Cheminées et pollution en Île-de-France, le point
La ministre de l’Écologie Ségolène Royal a annoncé le 9 décembre son intention de revenir sur une mesure adoptée un an plus tôt : l’interdiction des cheminées à foyer ouvert dans l’agglomération parisienne à compter du 1er janvier 2015, au nom de la qualité de l’air. Retour sur une polémique.
Tout commence en janvier 2014. La Direction régionale et interdépartementale de l’environnement et de l’énergie (Driee) publie un communiqué. Il annonce que les cheminées, sous quelque forme que ce soit, seront totalement interdites dans Paris intra-muros à compter de janvier 2015. Les cheminées à foyers ouverts seront quant à elles prohibées dans 435 communes de l’aire urbaine parisienne à la même date, les inserts restant autorisés. Motif : les feux dégagent des particules fines en masse, dégradant la qualité de l’air. « Le chauffage au bois contribue à hauteur de 23 % aux émissions totales » de particules fines de moins de 10 microns en Île-de-France, soulignait la Driee en janvier 2014, chiffres d’Airparif à l’appui, « soit autant que l’échappement des véhicules routiers ».
Airparif a fourni à la Driee des études extrêmement détaillées. Le problème, que nous avions déjà soulevé il y a un an, est que la Driee, pour justifier son interdiction, a fait de ces études une présentation biaisée.
D’une part, elle a assimilé « combustion de biomasse » et chauffage au bois. En d’autres termes, les feux de jardin, les feux agricoles, les barbecues, tout a été rangé dans la catégorie « chauffage », au mépris des évidences : comment imaginer que le chauffage au bois dégage des particules fines en juillet et août en Île-de-France ?
En ce qui concerne la circulation, c’est un peu plus subtil. La Driee a parlé des « échappements ». Elle a même précisé qu’une soirée au coin du feu dégageait autant de particules fines qu’un moteur Diesel en 3 500 km. Détail qui a son importance, la Driee parlait d’un moteur parfaitement réglé tournant à régime régulier sur banc d’essai. La réalité du terrain est évidemment différente.
Par ailleurs, la Driee s’est bien gardée de préciser que ses chiffres prennent en compte l’échappement au sens strict du terme. Autrement dit, ils omettent les particules remises en suspension par le véhicule et celles émises par l’abrasion des pneus, des plaquettes de frein, du revêtement, etc.
Biais supplémentaire dans la présentation du dossier : une confusion entretenue entre les « émissions » et les «concentrations ». Ce qui compte, en termes de santé publique, est ce que nous respirons.
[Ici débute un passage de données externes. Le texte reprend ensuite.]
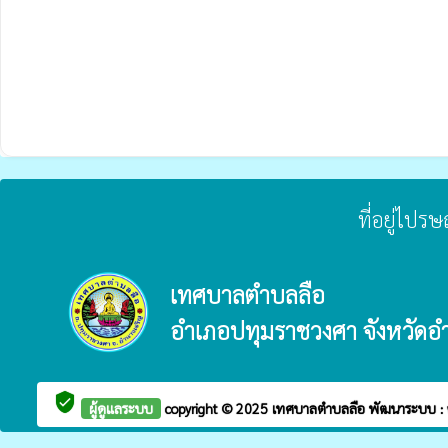
ที่อยู่ไปร
เทศบาลตำบลลือ
อำเภอปทุมราชวงศา จังหวัดอ
verified_user
ผู้ดูแลระบบ
copyright © 2025
เทศบาลตำบลลือ
พัฒนาระบบ :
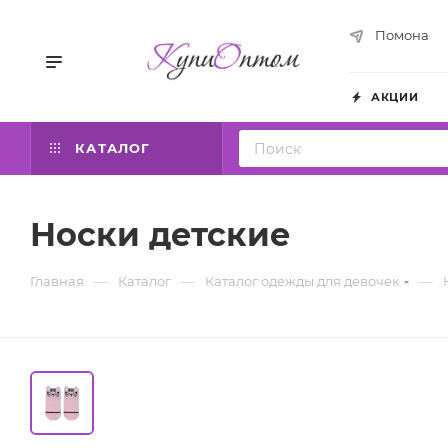
Помона
АКЦИИ
КАТАЛОГ
Носки детские
—
—
—
Главная
Каталог
Каталог одежды для девочек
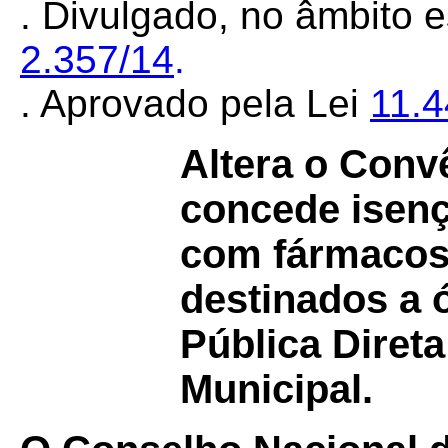
. Divulgado, no âmbito e
2.357/14
.
. Aprovado pela Lei
11.
Altera o Con
concede isen
com fármacos
destinados a 
Pública Direta
Municipal.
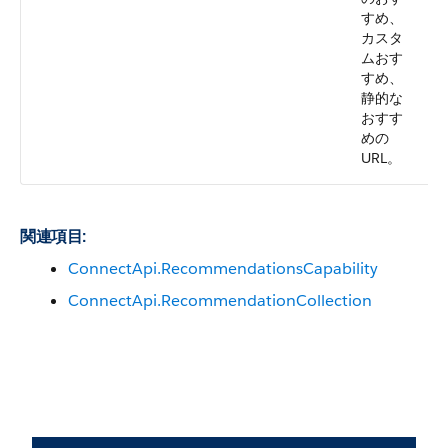
すめ、
カスタ
ムおす
すめ、
静的な
おすす
めの
URL。
関連項目:
ConnectApi.RecommendationsCapability
ConnectApi.RecommendationCollection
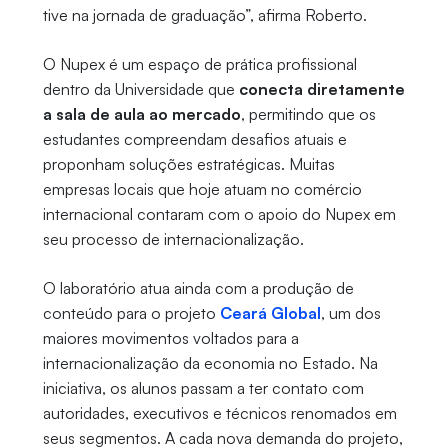
tive na jornada de graduação”, afirma Roberto.
O Nupex é um espaço de prática profissional
dentro da Universidade que
conecta diretamente
a sala de aula ao mercado
, permitindo que os
estudantes compreendam desafios atuais e
proponham soluções estratégicas. Muitas
empresas locais que hoje atuam no comércio
internacional contaram com o apoio do Nupex em
seu processo de internacionalização.
O laboratório atua ainda com a produção de
conteúdo para o projeto
Ceará Global
, um dos
maiores movimentos voltados para a
internacionalização da economia no Estado. Na
iniciativa, os alunos passam a ter contato com
autoridades, executivos e técnicos renomados em
seus segmentos. A cada nova demanda do projeto,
Or, que trouve-t-on dans l’air parisien ? En moyenne annuelle, des « concentrations » de 40 % de particules venues de loin, voire de très loin (certaines voyagent sur des centaines de kilomètres). Il y a également 40 % de particules régionales de toute provenance (trafic, carrière, chantier, feux, etc.) et 20 % de particules émises localement, dont une fraction de particules de feux de cheminées. Les « émissions » de feux de bois peuvent être significatives un soir de grand froid, mais leur « concentration » tend vers le zéro une très large partie de l’année. Pour dire qu’elles sont responsables d’autant de particules que la circulation, il faut confondre allègrement bois et biomasse, chauffage et combustion, échappement et circulation (1).
Il faut aussi passer très rapidement sur des réserves méthodologiques, qu’Airparif a l’honnêteté de rappeler dans ses études.
Que Choisir, du reste, recommande clairement de remplacer les cheminées à foyer ouvert par des inserts, des poêles à granulés ou des poêles à bois ! C’est dans l’intérêt des consommateurs. Le rendement est nettement meilleur.
La qualité de l’air est un souci tout à fait légitime, mais la tendance à la dramatisation des pouvoirs publics devient préoccupante. Fin novembre 2014, Airparif a communiqué sur un nouveau chiffre choc : selon des mesures réalisées depuis un ballon par une équipe du CNRS, l’air respiré par les Parisiens pendant un pic de pollution (le 13 décembre 2013) était aussi chargé en particules qu’une pièce de 20 m2 où 8 cigarettes auraient été fumées ! Des chercheurs ont déploré la présentation hâtive de ces résultats. Certes novateurs, ils sont basés sur un seul point de relevé, au parc André-Citroën (XVe arrondissement). La qualité de l’air y a été scrutée pendant 18 mois, mais pendant lesquels le parc a longtemps été en chantier, ce qui a probablement soulevé beaucoup de particules.
En ce qui concerne les feux de cheminées dans l’agglomération parisienne, la situation demeurait incertaine à la date du 10 décembre. Ségolène Royal a clairement manifesté son intention de revenir sur l’arrêté, sans préciser s’il serait annulé ou modifié.